Aujourd’hui, elle a franchi la ligne. Elle a apporté son ordinateur portable et, installée près de mon lit, a commencé à montrer à Igor des photos de chalets.
« Regarde celui-ci ! Et celui-là ? Un vrai foyer ! Igor, tu m’écoutes ? »

« J’écoute, » répondit-il d’une voix sourde, sans décrocher les yeux du sol. « C’est juste étrange… ici, à côté d’elle… »

« Où d’autre ? » aboya Svetlana. « On n’a pas le temps d’attendre. Il faut agir. J’ai déjà appelé notre agent : demain, des acheteurs viendront. Il faut que l’appartement soit impeccable. »

Elle se tourna vers moi, dépourvue de la moindre trace d’humanité — un calcul froid dans le regard.

« Au fait, pour ses affaires, » reprit-elle, ouvrant sans gêne le tiroir de ma table de nuit. « Je viens de jeter un œil : plein de babioles… Tes robes sont démodées. J’ai tout mis en sacs pour la charité. »

Mes robes. Celle dans laquelle j’ai soutenu ma thèse. Celle où le père d’Igor m’a fait sa demande.

Chaque vêtement était un fragment de souvenir. En les jetant, elle effaçait ma vie.

Igor tressaillit.
« Pourquoi toucher à ça ? Peut-être qu’elle en aurait voulu… »

« Ce qu’elle « voudrait » ? » interrompit Svetlana. « Elle ne veut plus rien. Igor, arrête de faire l’enfant. Nous construisons notre avenir. »

Elle se pencha au-dessus de moi. Ses doigts furetaient dans le tiroir, frôlant des mouchoirs humides et des plaquettes de comprimés.
« Ses papiers ne sont pas ici ? Passeport ou autre ? On en aura besoin pour la vente. »

Elle ne savait pas que j’avais tout prévu : la vieille garde ne renonce jamais.

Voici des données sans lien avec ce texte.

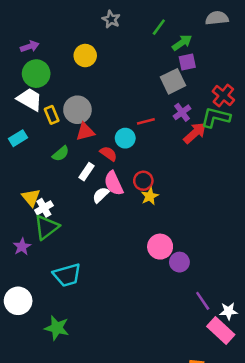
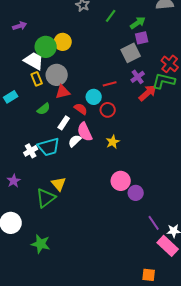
green line: (159, 27) -> (111, 16), moved
yellow circle: (85, 56) -> (63, 42), moved
green circle: (36, 74) -> (46, 47), moved
white trapezoid: (30, 99) -> (34, 61), moved
red circle: (143, 181) -> (108, 110), moved
yellow triangle: (31, 198) -> (59, 184), moved
green triangle: (46, 227) -> (46, 198), moved
cyan trapezoid: (67, 275) -> (49, 147), moved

Au même moment, une infirmière entra.
« Madame Anna Pavlovna, c’est l’heure de vos injections. »

Le visage de Svetlana se changea instantanément : il s’adoucit en un masque compatissant.
« Oh, bien sûr. Igor, allons-y, ne la dérangeons pas. Maman, on revient demain, » susurra-t-elle, me caressant la main.

Son toucher me dégoûtait, comme une chenille rampant sous la peau.

Quand ils furent sortis et que les pas de l’infirmière s’éloignèrent dans le couloir, je ne rouvris pas les yeux tout de suite. Puis, lentement, je tournai la tête avec effort. Mes muscles me brûlaient, mais j’y parvins.

J’arrêtai l’enregistrement sur le dictaphone, sauvegardai le fichier « sept » et sortis mon vieux téléphone à touches que m’avait discrètement apporté un ami avocat.

Je composai un numéro que je connaissais par cœur.
« Allô ? » répondit une voix calme et professionnelle.

« Semyon Borisovich, c’est moi, » ma voix trembla, rauque, inhabitée. « Lancez le plan. Le moment est venu. »

Le lendemain, à trois heures précises, la sonnette retentit à l’entrée de mon appartement. Svetlana, rayonnante, ouvrit avec son plus beau sourire.

Un couple élégant, accompagné de l’agent immobilier, se tenait sur le seuil.
« Entrez, je vous prie ! » gazouilla-t-elle. « Désolé pour ce léger désordre, on prépare le déménagement… »

Elle guida les visiteurs jusqu’au salon, vantant la vue exceptionnelle et la convivialité du quartier. Igor, lui, se tenait contre le mur, le visage livide comme de la cendre.
« Cet appartement appartient à ma belle-mère, » dit Svetlana d’un ton faussement attristé. « Malheureusement, son état est très grave ; les médecins ne lui donnent aucune chance. Nous pensons qu’un établissement spécialisé serait plus adapté… »

Elle fit une pause dramatique, espérant émouvoir les acheteurs.

À cet instant, la porte s’ouvrit de nouveau, sans prévenir.

Une chaise roulante glissa silencieusement dans l’entrée. J’étais assise dedans, non pas en pyjama d’hôpital, mais dans un élégant peignoir bleu marine en soie épaisse, les cheveux relevés, les lèvres légèrement maquillées. Mon regard était froid, impassible.

Derrière moi, Semyon Borisovich, mon avocat, ferma la porte. Svetlana parut pétrifiée, son sourire effacé d’un trait.

Igor se colla davantage au mur, cherchant désespérément une issue. Les acheteurs et l’agent immobilier échangèrent des regards inquiets entre elle et moi.